=== Begin Enclosure ===

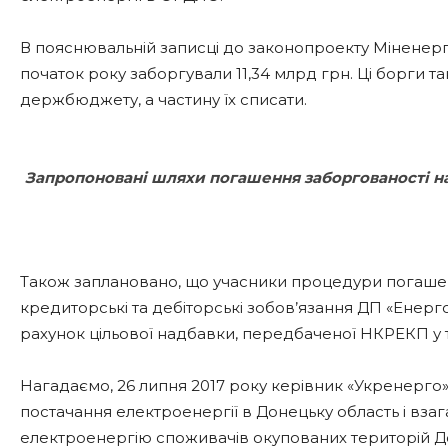
В пояснювальній записці до законопроекту Міненерг
початок року заборгували 11,34 млрд грн. Ці борги
держбюджету, а частину їх списати.
Запропоновані шляхи погашення заборгованості на
Також заплановано, що учасники процедури погашен
кредиторські та дебіторські зобов’язання ДП «Енерго
рахунок цільової надбавки, передбаченої НКРЕКП у т
Нагадаємо, 26 липня 2017 року керівник «Укренерг
постачання електроенергії в Донецьку область і взаг
електроенергію споживачів окупованих територій Дон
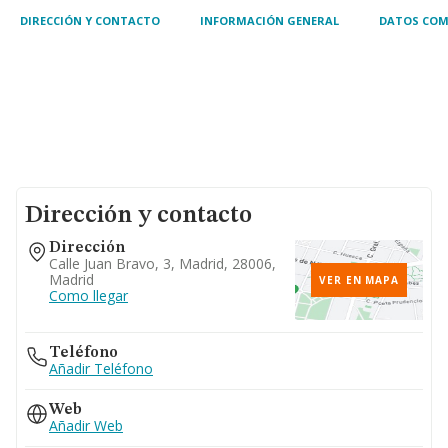
DIRECCIÓN Y CONTACTO
INFORMACIÓN GENERAL
DATOS COM
Dirección y contacto
Dirección
Calle Juan Bravo, 3, Madrid, 28006,
Madrid
VER EN MAPA
Como llegar
Teléfono
Añadir Teléfono
Web
Añadir Web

=== End Enclosure ===

Whenever the word "Madrid" occurs in a line above, copy that line.

Calle Juan Bravo, 3, Madrid, 28006,
Madrid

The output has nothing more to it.